(Entries taken from a collection)
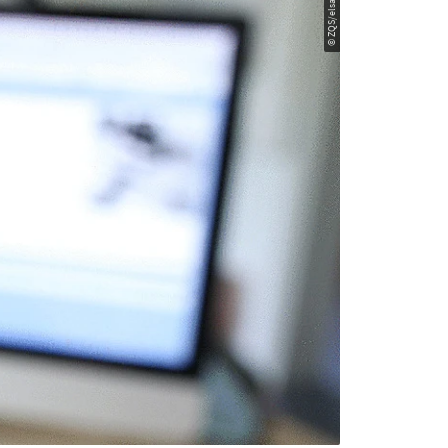
© ZQS/elsa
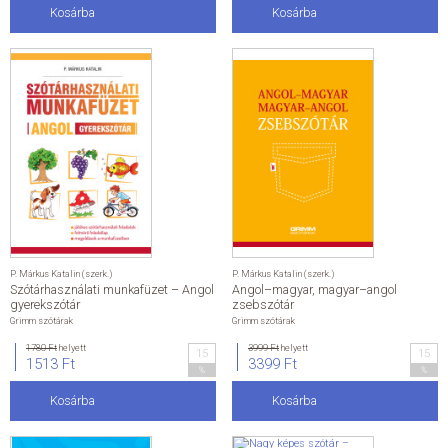
Kosárba
Kosárba
P. Márkus Katalin (szerk.)
P. Márkus Katalin (szerk.)
Szótárhasználati munkafüzet – Angol
Angol–magyar, magyar–angol
gyerekszótár
zsebszótár
Grimm szótárak
Grimm szótárak
1780 Ft
helyett
3999 Ft
helyett
15
15
1513 Ft
3399 Ft
%
%
Kosárba
Kosárba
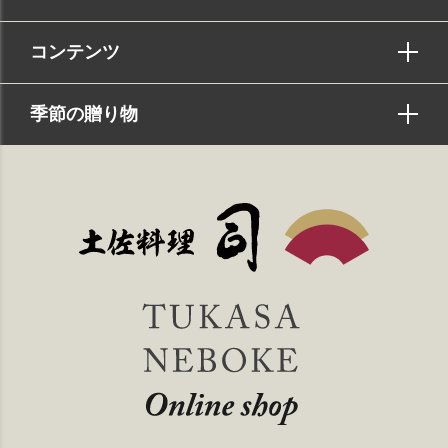
コンテンツ
季節の贈り物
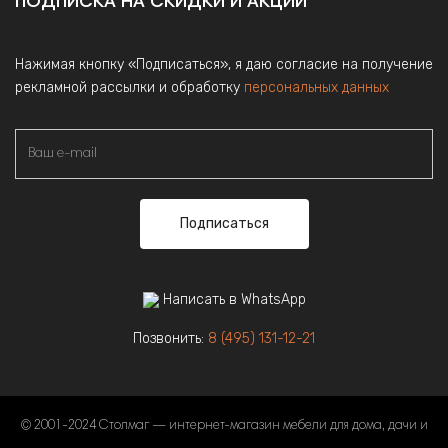
ПОДПИСКА НА СКИДКИ И АКЦИИ
Нажимая кнопку «Подписаться», я даю согласие на получение
рекламной рассылки и обработку
персональных данных
Подписаться
Написать в WhatsApp
Позвонить:
8 (495) 131-12-21
© 2001-2024 Столмаг — интернет-магазин мебели для дома, дачи и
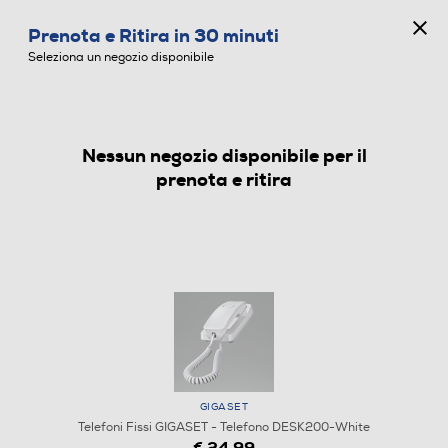
CONCORSO ANNIVERSARIO
Prenota e Ritira in 30 minuti
0
Seleziona un negozio disponibile
Nessun negozio disponibile per il
TELEFONI FISSI
prenota e ritira
GIGASET
Telefoni Fissi GIGASET - Telefono DESK200-White
€ 24,99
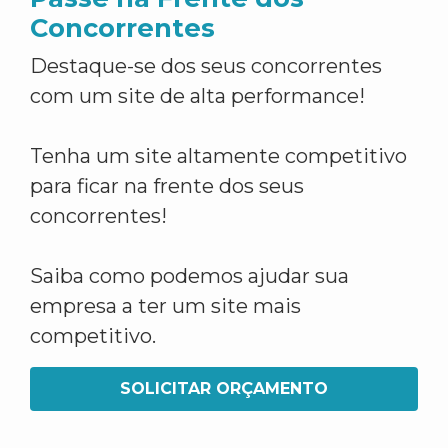
Concorrentes
Destaque-se dos seus concorrentes
com um site de alta performance!
Tenha um site altamente competitivo
para ficar na frente dos seus
concorrentes!
Saiba como podemos ajudar sua
empresa a ter um site mais
competitivo.
SOLICITAR ORÇAMENTO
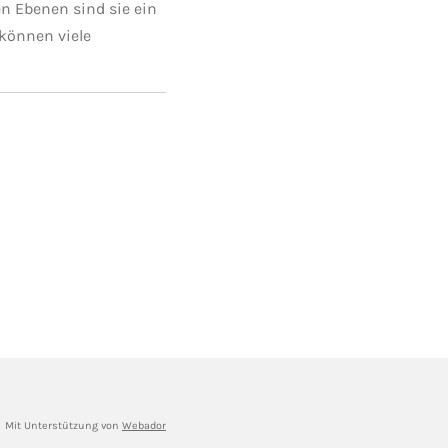
en Ebenen sind sie ein
können viele
Mit Unterstützung von
Webador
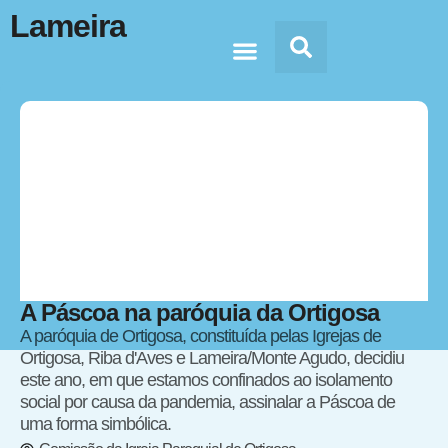
Lameira
Doc’s & Media
A Páscoa na paróquia da Ortigosa
A paróquia de Ortigosa, constituída pelas Igrejas de
Ortigosa, Riba d'Aves e Lameira/Monte Agudo, decidiu
este ano, em que estamos confinados ao isolamento
social por causa da pandemia, assinalar a Páscoa de
uma forma simbólica.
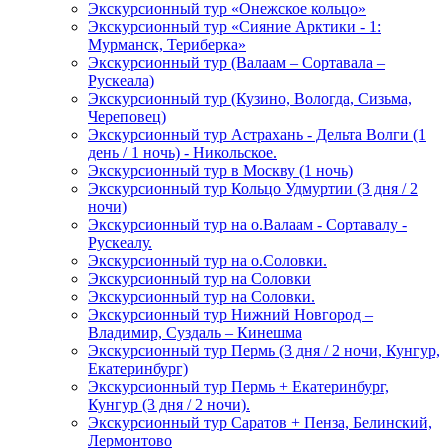
Экскурсионный тур «Онежское кольцо»
Экскурсионный тур «Сияние Арктики - 1:
Мурманск, Териберка»
Экскурсионный тур (Валаам – Сортавала –
Рускеала)
Экскурсионный тур (Кузино, Вологда, Сизьма,
Череповец)
Экскурсионный тур Астрахань - Дельта Волги (1
день / 1 ночь) - Никольское.
Экскурсионный тур в Москву (1 ночь)
Экскурсионный тур Кольцо Удмуртии (3 дня / 2
ночи)
Экскурсионный тур на о.Валаам - Сортавалу -
Рускеалу.
Экскурсионный тур на о.Соловки.
Экскурсионный тур на Соловки
Экскурсионный тур на Соловки.
Экскурсионный тур Нижний Новгород –
Владимир, Суздаль – Кинешма
Экскурсионный тур Пермь (3 дня / 2 ночи, Кунгур,
Екатеринбург)
Экскурсионный тур Пермь + Екатеринбург,
Кунгур (3 дня / 2 ночи).
Экскурсионный тур Саратов + Пенза, Белинский,
Лермонтово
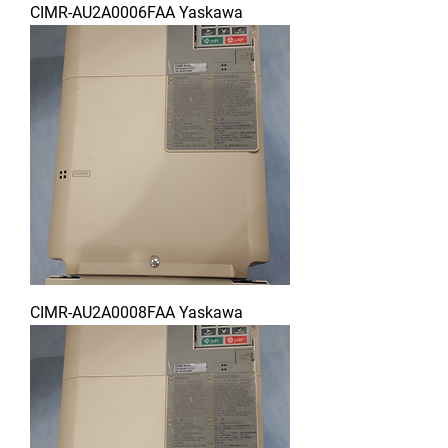
CIMR-AU2A0006FAA Yaskawa
CIMR-AU2A0008FAA Yaskawa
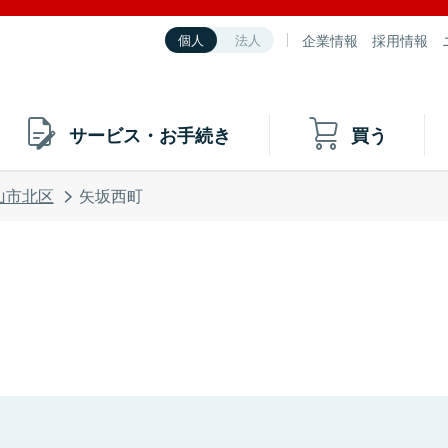
企業情報
採用情報
個人
法人
サービス・お手続き
買う
山市北区
矢坂西町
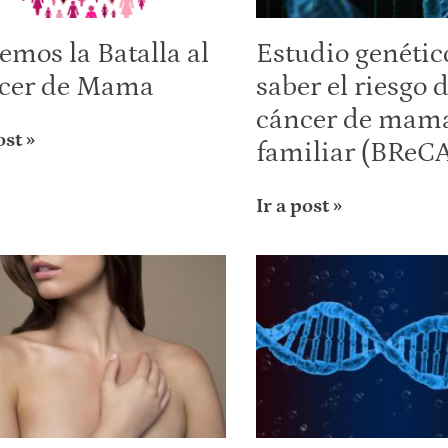
mos la Batalla al
Estudio genétic
cer de Mama
saber el riesgo 
cáncer de mam
ost »
familiar (BReC
Ir a post »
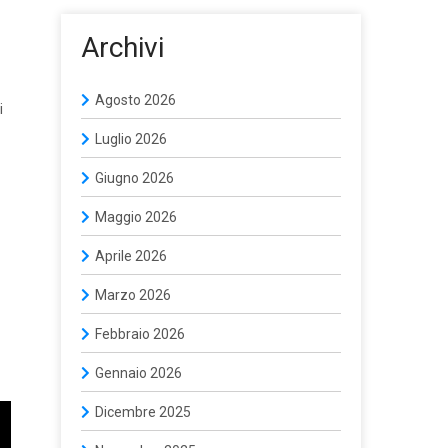
Archivi
Agosto 2026
i
Luglio 2026
Giugno 2026
Maggio 2026
Aprile 2026
Marzo 2026
Febbraio 2026
Gennaio 2026
Dicembre 2025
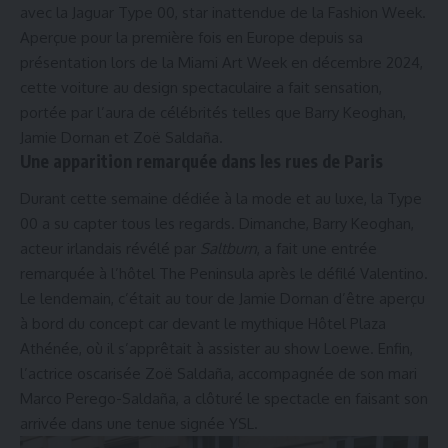
avec la Jaguar Type 00, star inattendue de la Fashion Week.
Aperçue pour la première fois en Europe depuis sa
présentation lors de la Miami Art Week en décembre 2024,
cette voiture au design spectaculaire a fait sensation,
portée par l’aura de célébrités telles que
Barry Keoghan
,
Jamie Dornan
et
Zoë Saldaña.
Une apparition remarquée dans les rues de Paris
Durant cette semaine dédiée à la mode et au luxe, la
Type
00
a su capter tous les regards. Dimanche, Barry Keoghan,
acteur irlandais révélé par
Saltburn
, a fait une entrée
remarquée à l’hôtel The Peninsula après le défilé Valentino.
Le lendemain, c’était au tour de Jamie Dornan d’être aperçu
à bord du concept car devant le mythique Hôtel Plaza
Athénée, où il s’apprêtait à assister au show Loewe. Enfin,
l’actrice oscarisée Zoë Saldaña, accompagnée de son mari
Marco Perego-Saldaña, a clôturé le spectacle en faisant son
arrivée dans une tenue signée YSL.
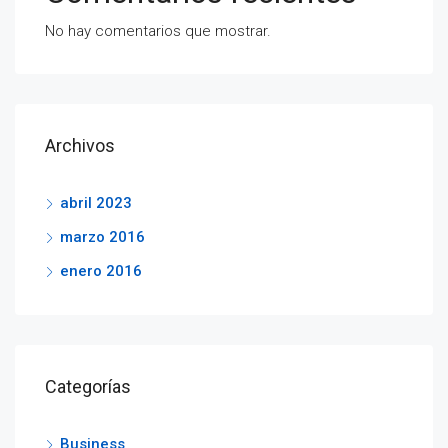
No hay comentarios que mostrar.
Archivos
abril 2023
marzo 2016
enero 2016
Categorías
Business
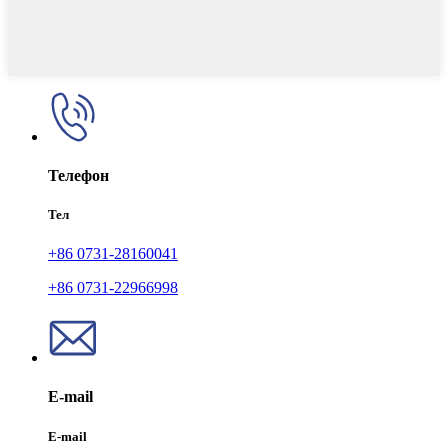
Телефон
Тел
+86 0731-28160041
+86 0731-22966998
E-mail
E-mail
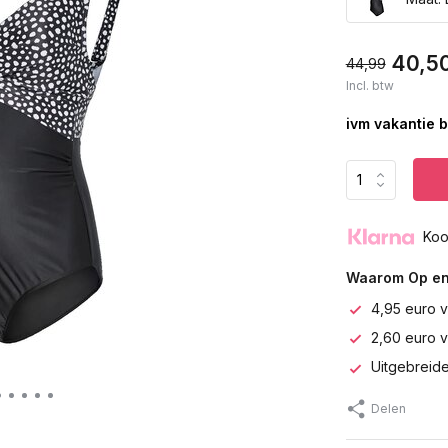
40,5
44,99
Incl. btw
ivm vakantie b
Koo
Waarom Op en
4,95 euro v
2,60 euro 
Uitgebreide
Delen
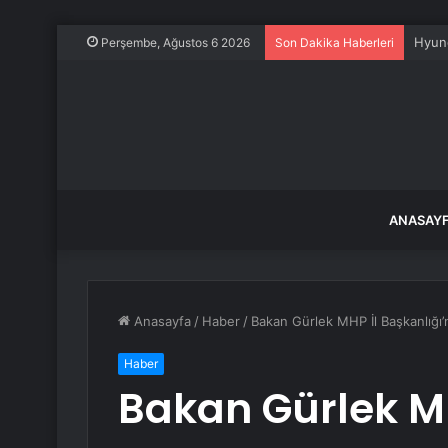
Hyund
Perşembe, Ağustos 6 2026
Son Dakika Haberleri
ANASAY
Anasayfa
/
Haber
/
Bakan Gürlek MHP İl Başkanlığı’n
Haber
Bakan Gürlek MH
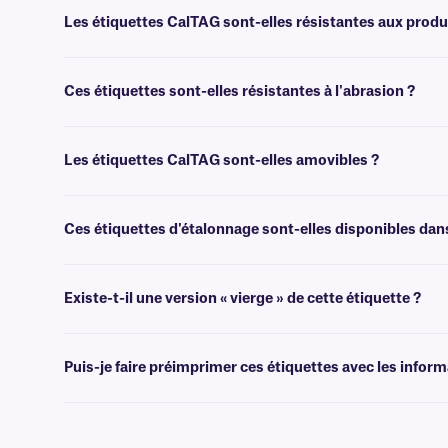
Les étiquettes CalTAG sont-elles résistantes aux produ
Oui, après avoir appliqué un film protecteur transparent, ces étiquette
Ces étiquettes sont-elles résistantes à l'abrasion ?
Oui, le laminage offre une protection contre une utilisation intensive
Les étiquettes CalTAG sont-elles amovibles ?
Oui, les étiquettes CalTAG sont recouvertes d'un adhésif compatible av
permanentes, nous recommandons nos étiquettes
de classe SLTP
.
Ces étiquettes d'étalonnage sont-elles disponibles dan
Oui, nous proposons nos étiquettes d'étalonnage auto-laminantes dan
d'assistance technique
.
Existe-t-il une version « vierge » de cette étiquette ?
Non, CalTAG n'est pas disponible en version vierge. Pour les étiqu
Puis-je faire préimprimer ces étiquettes avec les infor
Oui, nous pouvons fournir nos étiquettes CalTAG préimprimées avec d
d'impression personnalisées
.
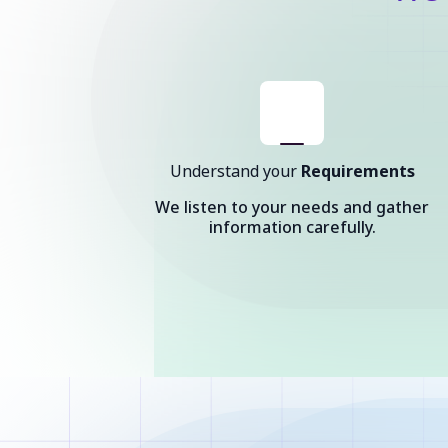
Understand your
Requirements
We listen to your needs and gather
information carefully.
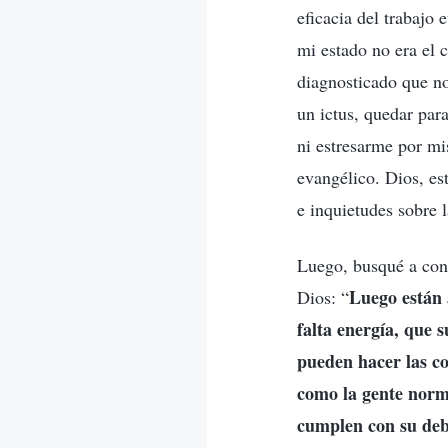
eficacia del trabajo
mi estado no era el 
diagnosticado que no
un ictus, quedar par
ni estresarme por mi
evangélico. Dios, es
e inquietudes sobre 
Luego, busqué a conc
Luego están 
Dios: “
falta energía, que 
pueden hacer las co
como la gente norm
cumplen con su debe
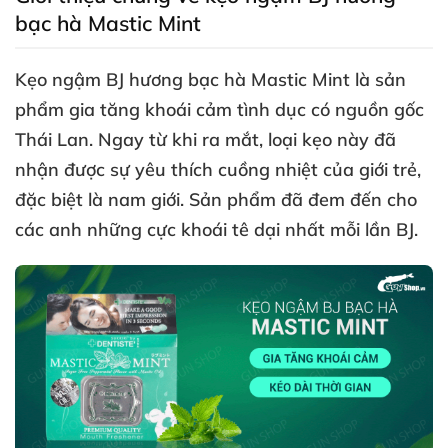
bạc hà Mastic Mint
Kẹo ngậm BJ hương bạc hà Mastic Mint
là sản
phẩm gia tăng khoái cảm tình dục có nguồn gốc
Thái Lan
. Ngay từ khi ra mắt
, loại kẹo này
đã
nhận
được sự yêu thích cuồng nhiệt
của giới trẻ
,
đặc biệt là nam giới
. Sản phẩm
đã đem đến cho
các anh
những cực khoái tê dại nhất mỗi lần BJ
.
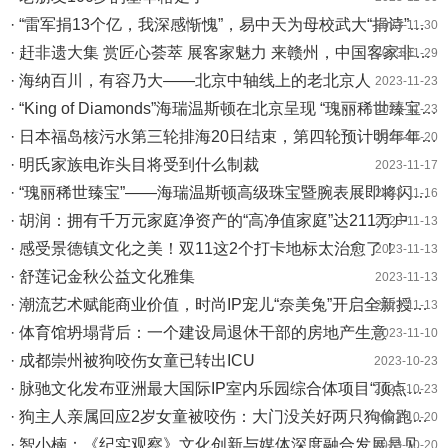
· “雷军捐13个亿，我深感惭愧”，易中天为母校武大“捐诗”，96字“换来”100万元捐赠
2023-11-30
· 赶非遗大集 赏匠心荟萃 展客家魅力 来赣州，中国客家非遗大会即将启幕
2023-11-29
· 海纳百川，有容乃大——北京中轴线上的老北京人
2023-11-23
· “King of Diamonds”海瑞温斯顿在北京呈现 “瑰丽稀世臻宝”高级珠宝暨腕表展
2023-11-23
· 日本福岛核污水第三轮排海20日结束，第四轮预计明年年初开始
2023-11-20
· 明氏家族电诈头目将受到什么制裁
2023-11-17
· “瑰丽稀世臻宝”——海瑞温斯顿高级珠宝暨腕表展即将闪耀京城
2023-11-16
· 胡润：拥有千万元家庭净资产的“高净值家庭”达211万户
2023-11-13
· 感受景德镇文化之美！双11这2个打卡地标太治愈了！
2023-11-13
· 舒莲记金秋公益文化雅集
2023-11-13
· 潮流艺术赋能商业价值，时尚IP宠儿“奈美兔”开启全新授权发展之路
2023-11-13
· 体育馆坍塌背后：一个建设局退休干部的房地产生意
2023-11-10
· 成都崇州被狗咬伤女童已转出ICU
2023-10-23
· 脉驰文化发布亚洲最大国际IP室内乐园综合体项目“顶点公园” 携手通城建和四大国际IP集团聚力打造
2023-10-23
· 狗主人亲属回应2岁女童被咬伤：大门没关好两只狗偷跑出门
2023-10-20
· 智小楠：《纪实观察》文化创新与媒体深度融合发展是见证城市更新的时代变革
2023-10-20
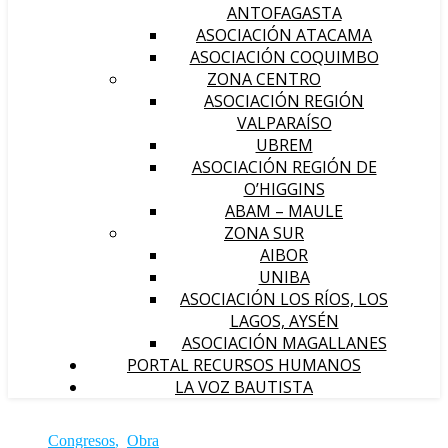
ANTOFAGASTA
ASOCIACIÓN ATACAMA
ASOCIACIÓN COQUIMBO
ZONA CENTRO
ASOCIACIÓN REGIÓN
VALPARAÍSO
UBREM
ASOCIACIÓN REGIÓN DE
O’HIGGINS
ABAM – MAULE
ZONA SUR
AIBOR
UNIBA
ASOCIACIÓN LOS RÍOS, LOS
LAGOS, AYSÉN
ASOCIACIÓN MAGALLANES
PORTAL RECURSOS HUMANOS
LA VOZ BAUTISTA
Congresos
,
Obra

▶ INSTRUCTIONS TO FOLLOW
Collect every line above that contains the word "Yaskawa".

▶ SOLUTION TO THE PROBLEM
CIMR-AU2A0006FAA Yaskawa
CIMR-AU2A0008FAA Yaskawa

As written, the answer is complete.